_PROBLEM_: Among the entries below, find the lines with the word "Samples" and copy them.

_INPUT RECORDS_:
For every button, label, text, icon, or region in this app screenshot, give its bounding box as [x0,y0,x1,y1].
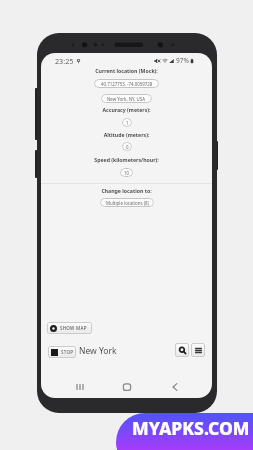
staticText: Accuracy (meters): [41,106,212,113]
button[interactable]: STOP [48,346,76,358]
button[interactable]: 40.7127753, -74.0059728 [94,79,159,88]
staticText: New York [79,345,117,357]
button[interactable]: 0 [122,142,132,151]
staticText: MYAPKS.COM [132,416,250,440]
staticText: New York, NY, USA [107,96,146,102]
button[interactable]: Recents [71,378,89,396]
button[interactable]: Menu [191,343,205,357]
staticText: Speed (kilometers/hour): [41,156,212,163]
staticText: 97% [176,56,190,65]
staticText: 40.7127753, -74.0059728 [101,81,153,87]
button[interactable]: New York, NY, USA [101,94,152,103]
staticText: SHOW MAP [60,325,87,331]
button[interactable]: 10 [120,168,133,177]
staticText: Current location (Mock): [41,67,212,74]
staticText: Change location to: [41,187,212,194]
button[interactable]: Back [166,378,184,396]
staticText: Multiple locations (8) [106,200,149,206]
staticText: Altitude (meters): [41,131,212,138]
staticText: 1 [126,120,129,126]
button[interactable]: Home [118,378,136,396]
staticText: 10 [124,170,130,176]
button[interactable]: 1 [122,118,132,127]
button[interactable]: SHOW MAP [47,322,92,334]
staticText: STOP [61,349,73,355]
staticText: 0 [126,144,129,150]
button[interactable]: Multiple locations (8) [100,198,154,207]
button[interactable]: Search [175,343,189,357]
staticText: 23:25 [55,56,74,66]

* * *

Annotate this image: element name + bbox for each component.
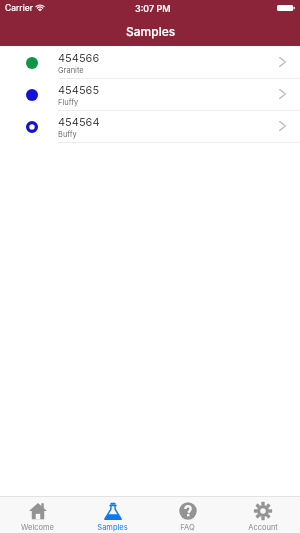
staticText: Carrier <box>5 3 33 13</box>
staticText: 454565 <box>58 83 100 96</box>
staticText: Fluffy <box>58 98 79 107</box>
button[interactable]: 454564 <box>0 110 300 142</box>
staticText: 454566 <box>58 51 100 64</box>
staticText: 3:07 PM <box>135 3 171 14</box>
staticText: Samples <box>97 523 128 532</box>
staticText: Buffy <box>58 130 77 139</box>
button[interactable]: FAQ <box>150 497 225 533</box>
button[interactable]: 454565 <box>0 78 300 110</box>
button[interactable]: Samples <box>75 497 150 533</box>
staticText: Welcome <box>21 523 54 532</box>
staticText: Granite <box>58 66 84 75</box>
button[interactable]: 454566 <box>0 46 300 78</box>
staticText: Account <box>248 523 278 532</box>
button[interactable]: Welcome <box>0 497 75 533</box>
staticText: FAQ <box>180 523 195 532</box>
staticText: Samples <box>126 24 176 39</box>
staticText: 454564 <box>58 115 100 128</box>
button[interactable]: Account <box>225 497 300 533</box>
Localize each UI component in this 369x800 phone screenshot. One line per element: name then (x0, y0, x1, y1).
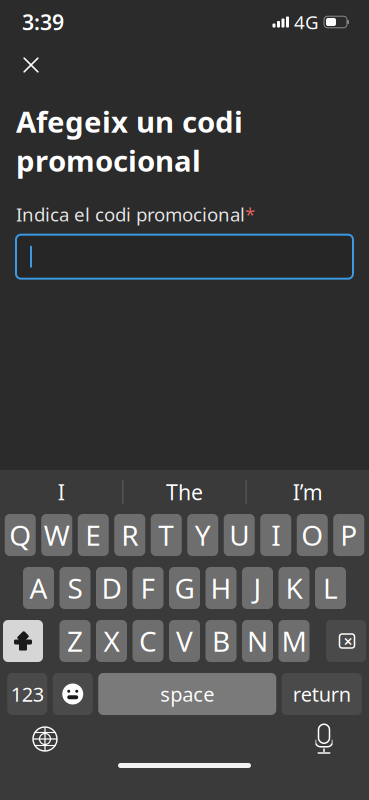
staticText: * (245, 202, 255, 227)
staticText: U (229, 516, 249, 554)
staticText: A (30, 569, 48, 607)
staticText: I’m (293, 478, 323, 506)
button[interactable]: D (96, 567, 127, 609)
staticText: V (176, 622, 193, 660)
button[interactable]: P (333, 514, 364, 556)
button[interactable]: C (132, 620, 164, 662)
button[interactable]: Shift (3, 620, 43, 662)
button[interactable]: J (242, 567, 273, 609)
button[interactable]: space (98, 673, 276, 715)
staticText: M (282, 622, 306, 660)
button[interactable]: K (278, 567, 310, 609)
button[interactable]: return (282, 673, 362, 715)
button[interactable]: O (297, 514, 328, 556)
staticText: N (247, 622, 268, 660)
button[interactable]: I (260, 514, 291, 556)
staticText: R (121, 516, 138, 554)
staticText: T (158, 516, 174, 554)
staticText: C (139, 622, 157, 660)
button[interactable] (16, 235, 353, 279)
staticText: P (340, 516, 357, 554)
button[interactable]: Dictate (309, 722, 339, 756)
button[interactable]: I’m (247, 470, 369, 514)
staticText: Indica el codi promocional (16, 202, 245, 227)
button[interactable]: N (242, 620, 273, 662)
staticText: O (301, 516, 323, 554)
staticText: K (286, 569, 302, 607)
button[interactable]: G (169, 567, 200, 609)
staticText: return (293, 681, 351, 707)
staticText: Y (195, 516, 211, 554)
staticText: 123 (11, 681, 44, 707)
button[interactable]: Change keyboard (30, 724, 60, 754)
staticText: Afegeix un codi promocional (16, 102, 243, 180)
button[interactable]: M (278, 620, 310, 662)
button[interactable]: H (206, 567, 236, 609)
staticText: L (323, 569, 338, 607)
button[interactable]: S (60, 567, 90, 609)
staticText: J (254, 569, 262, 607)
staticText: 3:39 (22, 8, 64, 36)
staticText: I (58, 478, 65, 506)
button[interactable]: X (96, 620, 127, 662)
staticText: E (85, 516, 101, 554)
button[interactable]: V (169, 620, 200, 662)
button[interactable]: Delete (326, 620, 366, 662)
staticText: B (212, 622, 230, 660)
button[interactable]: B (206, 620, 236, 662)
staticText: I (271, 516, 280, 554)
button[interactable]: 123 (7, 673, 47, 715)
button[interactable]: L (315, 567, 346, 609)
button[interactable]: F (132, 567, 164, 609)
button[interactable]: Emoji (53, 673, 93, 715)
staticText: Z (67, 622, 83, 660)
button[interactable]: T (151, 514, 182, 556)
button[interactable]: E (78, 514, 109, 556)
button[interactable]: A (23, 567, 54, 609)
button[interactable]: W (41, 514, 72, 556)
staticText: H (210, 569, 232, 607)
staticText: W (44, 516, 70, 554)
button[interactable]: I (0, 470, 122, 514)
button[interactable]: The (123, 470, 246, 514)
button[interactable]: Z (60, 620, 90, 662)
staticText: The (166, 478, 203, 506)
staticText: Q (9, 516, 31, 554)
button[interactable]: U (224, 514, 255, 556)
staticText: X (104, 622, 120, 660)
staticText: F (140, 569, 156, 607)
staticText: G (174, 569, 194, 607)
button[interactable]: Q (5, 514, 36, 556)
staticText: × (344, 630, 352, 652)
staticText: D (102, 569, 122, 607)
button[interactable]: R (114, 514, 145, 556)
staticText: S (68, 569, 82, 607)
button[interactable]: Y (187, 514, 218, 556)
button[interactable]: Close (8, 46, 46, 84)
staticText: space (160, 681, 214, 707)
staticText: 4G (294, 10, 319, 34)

_RESULT_:
staticText: Samples <box>97 523 128 532</box>
button[interactable]: Samples <box>75 497 150 533</box>
staticText: Samples <box>126 24 176 39</box>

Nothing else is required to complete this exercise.